Maclennanhas identified the fragmented nature of Canada’s housing governance, split between three levels of government, as the primary cause of its failure. “I think that long term progress is more about changing the governance of housing policy,” he said. “None of that was adequately dealt with in the paper.”
And planning solutions that take effect several years down the road fails to recognize the seriousness of the crisis affecting Canadians now, he said.
CHEC Director Jim Dunn agreed “100 per cent” with criticism that the update does nothing to address the crisis for several years. “There needs to be a lot more targeted to nonprofit groups. And we need to figure out how to boost their capacity to build more supply. And then we need to do more immediate things, in particular, acquiring existing rental would have a huge impact right now. And it would stop us from losing so many units. For every new unit that housing programs created between 2011 and 2021, we lost 11 in the private market. So let’s find ways to keep people housed.”
Pomeroy described the government’s failure to provide funding to non-profit groups to acquire affordable housing before it is scooped up by financializing landlords as “my greatest disappointment.” Losing existing affordable housing just adds fuel to the inflation fire, he said.
“Without fixing the hole in this bucket, all the new spending on supply will be negated. Sadly, the Emperor (Minister) is fiddling as Rome burns!”
Whitzman was highly critical of the $15 billion in additional loan authority to the existing Rental Construction Financing Initiative (RCFI), rebranded as the Apartment Construction Loan Program (ACLP):
“The federal government is caught in a trap of its own making.
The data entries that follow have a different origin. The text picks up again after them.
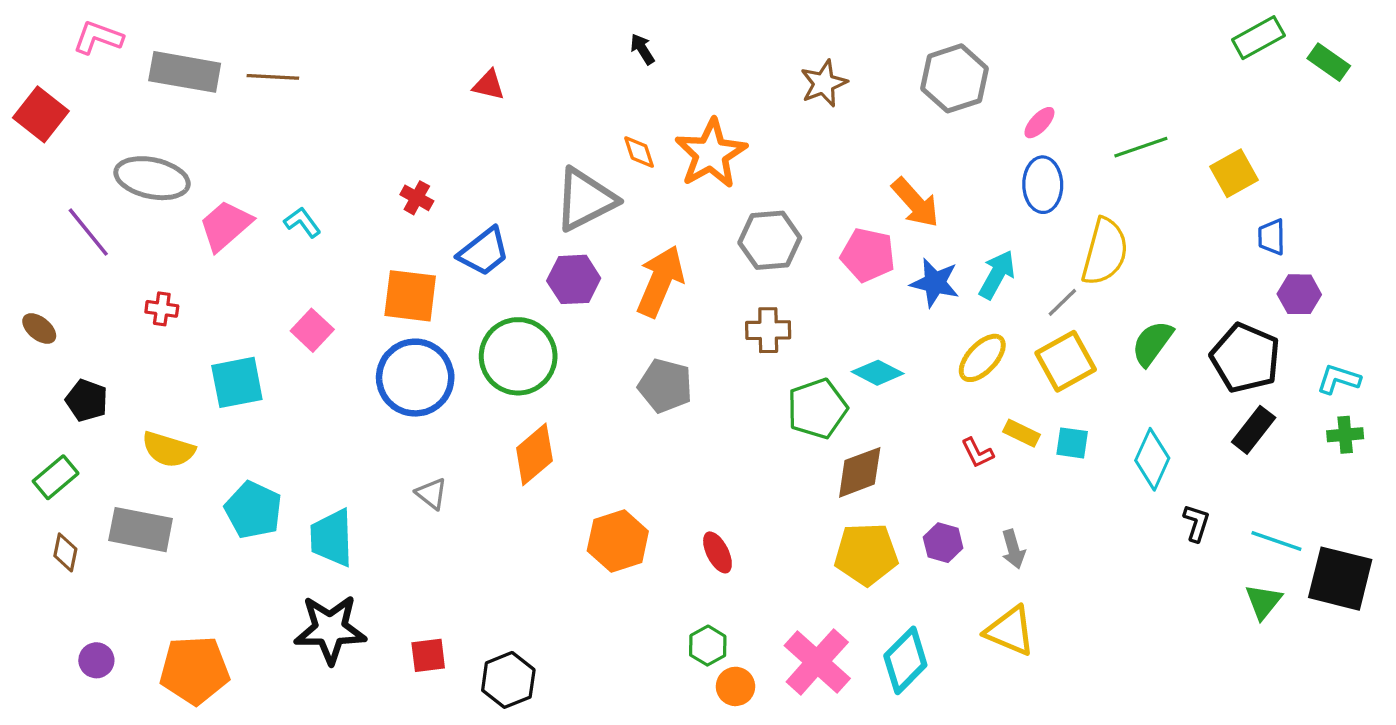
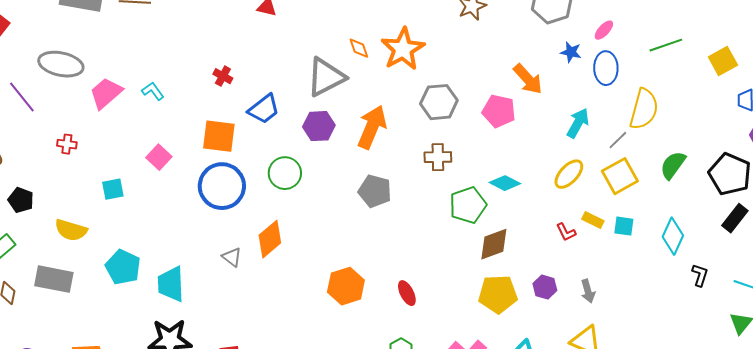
blue star: (935, 283) -> (571, 52), moved, size x0.7
green circle: (518, 356) -> (285, 173), size x0.7
cyan square: (237, 382) -> (113, 189), size x0.7
orange diamond: (534, 454) -> (270, 239), moved

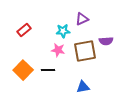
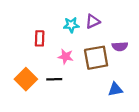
red rectangle: (24, 30) -> (40, 38), moved, turned -48
cyan star: (63, 31) -> (71, 25), moved
blue triangle: (83, 87) -> (115, 89), moved

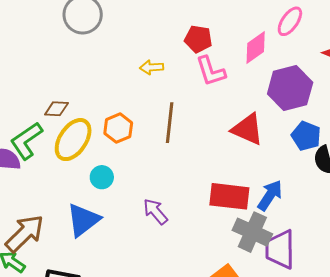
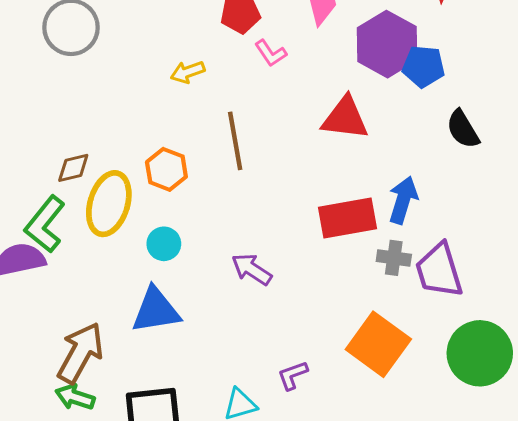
pink L-shape: (211, 71) -> (271, 53), size x0.7
blue pentagon: (306, 136) -> (424, 66), moved
blue triangle: (83, 220) -> (156, 310), turned 45
gray cross: (252, 232) -> (394, 258), size x0.6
Its National Housing Strategy, meant to provide relatively stable and long-term funding stream over the 2018-2028 decade towards stated targets of ending chronic homelessness and reducing core housing need, is headlined by two programs that make minimal progress towards those targets. Only 3% of the homes created by the Rental Construction Finance Initiative, by far the largest initiative, are suitable and affordable to those who are in core housing need, let alone homeless people. Yet this is the program that received an additional $15 billion in the Fall Economic Statement. Meanwhile, the Rapid Housing Initiative, the only NHS supply program that was actually meeting the needs of those who are homeless, remains a series of one-off announcements rather than an ongoing program. It was not referenced in the Fall Economic Statement.”
Although disappointed with the major points in the economic update, the senior researchers weren’t critical of everything. They pointed to the extension of the GST exemption to co-ops, increased funding for Indigenous housing, and extending the role of the Canada Infrastructure Bank in support of housing, as three important positive initiatives.